The circumstances in which Bourke Street murderer Hassan Khalif Shire Ali was at liberty despite repeatedly failing to show up to court, and despite his passport having been cancelled, should be a matter of gravest concern. He killed one person, and only luck prevented him from killing more. It is not the first time recently that it has only been luck, not effective intelligence and policing, that has prevented terrorists from claiming more lives.
Unfortunately, the process for determining why Shire Ali was on the loose and who is responsible consists of a partisan political argument between two of Australia’s least inspiring politicians, Daniel Andrews and Matthew Guy, near the end of an election campaign.
Guy is absolutely right to raise concerns about why Shire Ali was on bail, and the pathetic reaction of Andrews — that to do so is an affront to police — shows he knows it. This absurd insistence, which both sides of politics use, that any questioning of the handling of terrorism is some sort of outrage to our brave men and women on the frontline is designed to evade scrutiny of one of the most important responsibilities of government.
That’s especially the case in Victoria: for years there have been legitimate concerns both about Labor’s commitment to keeping Victorians safe from crime and the willingness of Victorian courts to play their role in achieving that. The insouciance with which Shire Ali was able to not bother showing up to court with precisely zero response from the Victorian criminal justice system is remarkable, given ASIO had cancelled his passport.
State Attorney-General Martin Pakula says Victorian authorities were not told of the passport cancellation — the kind of information one would have assumed law enforcement officials would have no difficulty sharing. But Pakula’s assertion has been questioned and subsequent federal government statements appear inconsistent with his claim.
So who is right? Did Pakula lie in the heat of an election campaign, in which case he should resign forthwith? Was he misled by police?

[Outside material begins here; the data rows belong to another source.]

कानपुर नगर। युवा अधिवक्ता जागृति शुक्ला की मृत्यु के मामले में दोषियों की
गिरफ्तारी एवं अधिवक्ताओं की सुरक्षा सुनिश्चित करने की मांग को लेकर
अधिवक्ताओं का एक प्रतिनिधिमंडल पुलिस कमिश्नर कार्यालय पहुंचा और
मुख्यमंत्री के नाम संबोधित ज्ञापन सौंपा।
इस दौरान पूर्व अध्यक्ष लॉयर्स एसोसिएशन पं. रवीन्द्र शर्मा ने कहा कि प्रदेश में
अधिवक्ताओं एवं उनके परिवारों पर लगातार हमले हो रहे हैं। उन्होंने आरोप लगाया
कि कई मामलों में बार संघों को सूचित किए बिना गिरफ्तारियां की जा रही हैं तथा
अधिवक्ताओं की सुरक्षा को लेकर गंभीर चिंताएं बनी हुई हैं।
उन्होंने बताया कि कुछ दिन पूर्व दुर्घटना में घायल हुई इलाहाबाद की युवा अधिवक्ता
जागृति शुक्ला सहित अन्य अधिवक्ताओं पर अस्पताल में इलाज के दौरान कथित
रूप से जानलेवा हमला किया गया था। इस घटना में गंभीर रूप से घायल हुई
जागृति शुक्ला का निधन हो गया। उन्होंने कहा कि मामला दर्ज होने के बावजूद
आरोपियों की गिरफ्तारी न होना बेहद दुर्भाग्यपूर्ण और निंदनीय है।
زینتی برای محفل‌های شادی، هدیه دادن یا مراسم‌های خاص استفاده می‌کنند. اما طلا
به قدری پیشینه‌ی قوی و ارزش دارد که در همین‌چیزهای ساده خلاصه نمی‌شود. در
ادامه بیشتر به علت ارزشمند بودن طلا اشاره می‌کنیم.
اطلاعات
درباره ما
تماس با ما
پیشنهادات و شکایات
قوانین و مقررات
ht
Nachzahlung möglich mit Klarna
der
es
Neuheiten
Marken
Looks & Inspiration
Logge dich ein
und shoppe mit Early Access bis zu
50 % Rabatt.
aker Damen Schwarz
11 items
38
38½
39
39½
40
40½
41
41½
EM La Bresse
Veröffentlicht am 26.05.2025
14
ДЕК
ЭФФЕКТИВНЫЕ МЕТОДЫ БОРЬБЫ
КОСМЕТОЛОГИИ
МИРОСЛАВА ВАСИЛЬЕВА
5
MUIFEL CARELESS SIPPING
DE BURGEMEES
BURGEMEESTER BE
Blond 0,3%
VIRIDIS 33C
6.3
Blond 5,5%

Or is our system of intelligence-sharing regarding possible terrorists so poor that Victorian police thought they were simply dealing with another petty criminal?

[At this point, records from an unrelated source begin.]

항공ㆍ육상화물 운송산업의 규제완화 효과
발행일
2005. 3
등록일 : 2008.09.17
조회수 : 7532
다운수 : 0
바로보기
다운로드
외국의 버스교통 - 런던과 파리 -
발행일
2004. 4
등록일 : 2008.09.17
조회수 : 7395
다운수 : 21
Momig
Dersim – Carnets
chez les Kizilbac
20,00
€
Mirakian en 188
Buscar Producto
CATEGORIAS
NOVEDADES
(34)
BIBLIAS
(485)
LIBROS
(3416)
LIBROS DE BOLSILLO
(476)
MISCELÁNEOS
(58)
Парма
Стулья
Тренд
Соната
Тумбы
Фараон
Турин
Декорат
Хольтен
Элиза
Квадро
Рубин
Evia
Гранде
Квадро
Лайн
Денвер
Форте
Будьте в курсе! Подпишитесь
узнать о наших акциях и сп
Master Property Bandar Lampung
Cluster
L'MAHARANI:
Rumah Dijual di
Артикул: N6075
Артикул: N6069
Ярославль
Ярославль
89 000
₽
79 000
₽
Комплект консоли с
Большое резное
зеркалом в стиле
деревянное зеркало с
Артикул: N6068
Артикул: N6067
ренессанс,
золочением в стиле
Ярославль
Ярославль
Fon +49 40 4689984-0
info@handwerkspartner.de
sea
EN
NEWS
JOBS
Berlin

On form, the Andrews government can’t be trusted when it comes to its law and order record. Nor, for that matter, can Victorian courts, which were lightning-fast to respond when Greg Hunt, Michael Sukkar and Alan Tudge made perfectly correct and justifiable criticisms of Victorian courts’ reluctance to adequately sentence would-be terrorists, but seem unfussed that a man identified as a possible Islamic State fighter had repeatedly not bothered to show up to face court.
Who has the authority to provide answers on this? No one. The oversight of intelligence and counter-terrorism at the federal level is broken; the Inspector-General of Intelligence and Security operates in secret and is appointed by the government. The Coalition and Labor have lost interest in improving parliamentary oversight of intelligence operations. And that’s before you add in the complication of federal-state interactions, in which both sides can blame the other — which is perhaps exactly how the politicians like it. It’s an accountability null space, in which people can screw up, and act with self-interest, without having to account to the people who pay their wages, let alone those they are supposed to protect.
One day a terrorist might be lucky, not unlucky. And this rotten system of non-accountability will be partly to blame.